**WHAT YOU WILL DO**
If a picture appears, leave it out, and reproduce exactly the lines from the start of the listing below through the one bearing "No. 2 (2026): April 2026".

**SOURCE RECORDS**

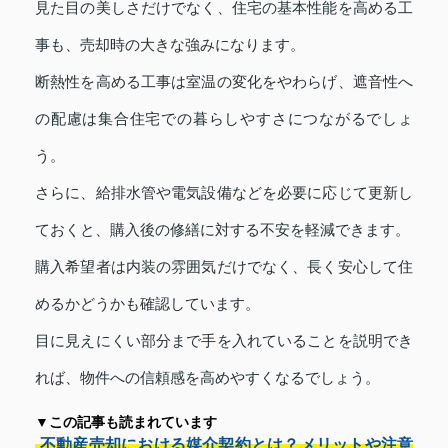
見た目の美しさだけでなく、住宅の基本性能を高める工
事も、売却時の大きな強みになります。
断熱性を高める工事は室温の変化をやわらげ、遮音性へ
の配慮は集合住宅での暮らしやすさにつながるでしょ
う。
さらに、給排水管や電気設備などを必要に応じて更新し
ておくと、購入後の修繕に対する不安を軽減できます。
購入希望者は内装の雰囲気だけでなく、長く安心して住
めるかどうかも確認しています。
目に見えにくい部分まで手を入れていることを説明でき
れば、物件への信頼感を高めやすくなるでしょう。
▼この記事も読まれています
不動産売却における媒介契約とは？メリットや注意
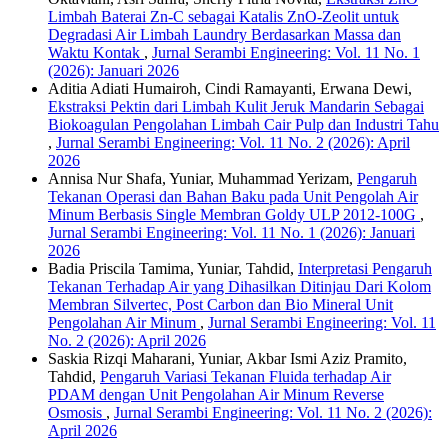
Limbah Baterai Zn-C sebagai Katalis ZnO-Zeolit untuk
Degradasi Air Limbah Laundry Berdasarkan Massa dan
Waktu Kontak
,
Jurnal Serambi Engineering: Vol. 11 No. 1
(2026): Januari 2026
Aditia Adiati Humairoh, Cindi Ramayanti, Erwana Dewi,
Ekstraksi Pektin dari Limbah Kulit Jeruk Mandarin Sebagai
Biokoagulan Pengolahan Limbah Cair Pulp dan Industri Tahu
,
Jurnal Serambi Engineering: Vol. 11 No. 2 (2026): April
2026
Annisa Nur Shafa, Yuniar, Muhammad Yerizam,
Pengaruh
Tekanan Operasi dan Bahan Baku pada Unit Pengolah Air
Minum Berbasis Single Membran Goldy ULP 2012-100G
,
Jurnal Serambi Engineering: Vol. 11 No. 1 (2026): Januari
2026
Badia Priscila Tamima, Yuniar, Tahdid,
Interpretasi Pengaruh
Tekanan Terhadap Air yang Dihasilkan Ditinjau Dari Kolom
Membran Silvertec, Post Carbon dan Bio Mineral Unit
Pengolahan Air Minum
,
Jurnal Serambi Engineering: Vol. 11
No. 2 (2026): April 2026
Saskia Rizqi Maharani, Yuniar, Akbar Ismi Aziz Pramito,
Tahdid,
Pengaruh Variasi Tekanan Fluida terhadap Air
PDAM dengan Unit Pengolahan Air Minum Reverse
Osmosis
,
Jurnal Serambi Engineering: Vol. 11 No. 2 (2026):
April 2026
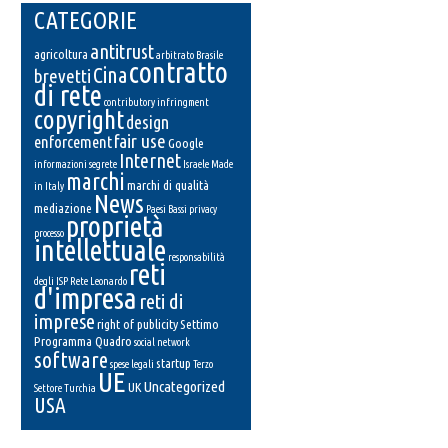
CATEGORIE
antitrust
agricoltura
arbitrato
Brasile
contratto
Cina
brevetti
di rete
contributory infringment
copyright
design
fair use
enforcement
Google
Internet
informazioni segrete
Israele
Made
marchi
marchi di qualità
in Italy
News
mediazione
Paesi Bassi
privacy
proprietà
processo
intellettuale
responsabilità
reti
degli ISP
Rete Leonardo
d'impresa
reti di
imprese
right of publicity
Settimo
Programma Quadro
social network
software
startup
spese legali
Terzo
UE
Uncategorized
UK
Settore
Turchia
USA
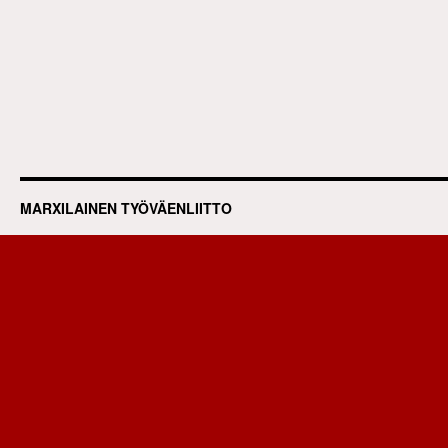
MARXILAINEN TYÖVÄENLIITTO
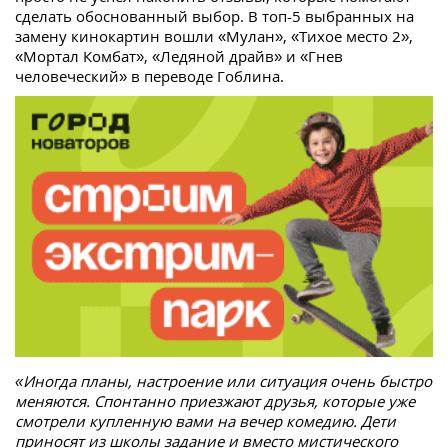
сделать обоснованный выбор. В топ-5 выбранных на
замену кинокартин вошли «Мулан», «Тихое место 2»,
«Мортал Комбат», «Ледяной драйв» и «Гнев
человеческий» в переводе Гоблина.
«Иногда планы, настроение или ситуация очень быстро
меняются. Спонтанно приезжают друзья, которые уже
смотрели купленную вами на вечер комедию. Дети
приносят из школы задание и вместо мистического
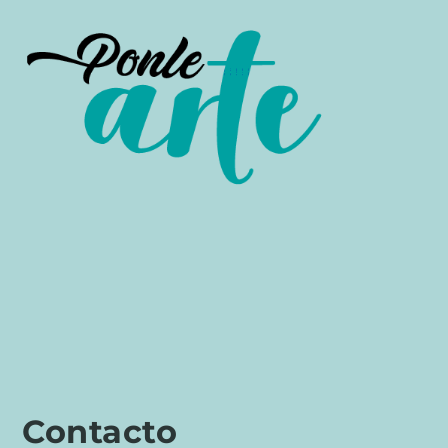
Contacto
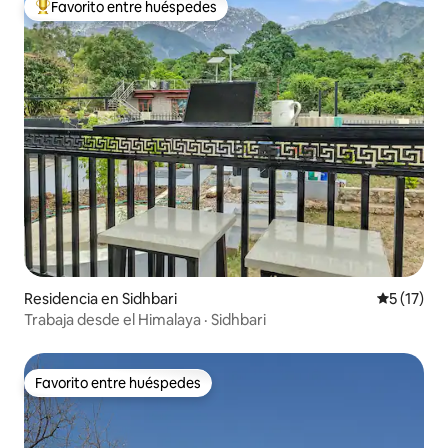
Favorito entre huéspedes
De los mejores en Favorito entre huéspedes
Residencia en Sidhbari
Calificaci
5 (17)
Trabaja desde el Himalaya · Sidhbari
Favorito entre huéspedes
Favorito entre huéspedes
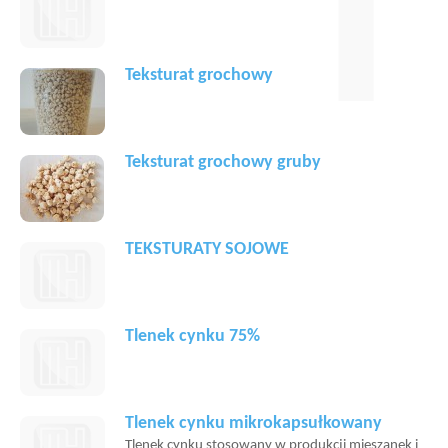
T
Teksturat grochowy
Teksturat grochowy gruby
TEKSTURATY SOJOWE
Tlenek cynku 75%
Tlenek cynku mikrokapsułkowany
Tlenek cynku stosowany w produkcji mieszanek i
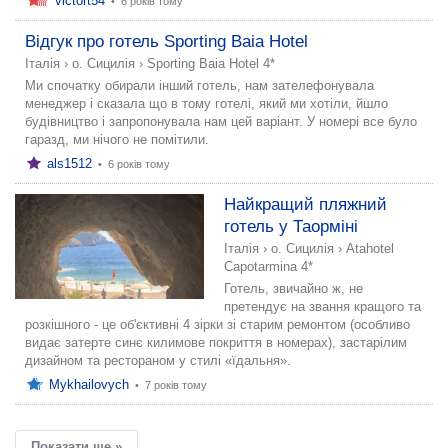
victort54
•
6 років тому
Відгук про готель Sporting Baia Hotel
Італія
›
о. Сицилія
›
Sporting Baia Hotel 4*
Ми спочатку обирали інший готель, нам зателефонувала
менеджер і сказала що в тому готелі, який ми хотіли, йшло
будівництво і запропонувала нам цей варіант. У номері все було
гаразд, ми нічого не помітили.
als1512
•
6 років тому
Найкращий пляжний
готель у Таорміні
Італія
›
о. Сицилія
›
Atahotel
Capotarmina 4*
Готель, звичайно ж, не
претендує на звання кращого та
розкішного - це об'єктивні 4 зірки зі старим ремонтом (особливо
видає затерте синє килимове покриття в номерах), застарілим
дизайном та рестораном у стилі «їдальня».
Mykhailovych
•
7 років тому
Показати ще »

**RESPONSE TO THIS TASK**
見た目の美しさだけでなく、住宅の基本性能を高める工
事も、売却時の大きな強みになります。
断熱性を高める工事は室温の変化をやわらげ、遮音性へ
の配慮は集合住宅での暮らしやすさにつながるでしょ
う。
さらに、給排水管や電気設備などを必要に応じて更新し
ておくと、購入後の修繕に対する不安を軽減できます。
購入希望者は内装の雰囲気だけでなく、長く安心して住
めるかどうかも確認しています。
目に見えにくい部分まで手を入れていることを説明でき
れば、物件への信頼感を高めやすくなるでしょう。
▼この記事も読まれています
不動産売却における媒介契約とは？メリットや注意
Limbah Baterai Zn-C sebagai Katalis ZnO-Zeolit untuk
Degradasi Air Limbah Laundry Berdasarkan Massa dan
Waktu Kontak
,
Jurnal Serambi Engineering: Vol. 11 No. 1
(2026): Januari 2026
Aditia Adiati Humairoh, Cindi Ramayanti, Erwana Dewi,
Ekstraksi Pektin dari Limbah Kulit Jeruk Mandarin Sebagai
Biokoagulan Pengolahan Limbah Cair Pulp dan Industri Tahu
,
Jurnal Serambi Engineering: Vol. 11 No. 2 (2026): April
2026
Annisa Nur Shafa, Yuniar, Muhammad Yerizam,
Pengaruh
Tekanan Operasi dan Bahan Baku pada Unit Pengolah Air
Minum Berbasis Single Membran Goldy ULP 2012-100G
,
Jurnal Serambi Engineering: Vol. 11 No. 1 (2026): Januari
2026
Badia Priscila Tamima, Yuniar, Tahdid,
Interpretasi Pengaruh
Tekanan Terhadap Air yang Dihasilkan Ditinjau Dari Kolom
Membran Silvertec, Post Carbon dan Bio Mineral Unit
Pengolahan Air Minum
,
Jurnal Serambi Engineering: Vol. 11
No. 2 (2026): April 2026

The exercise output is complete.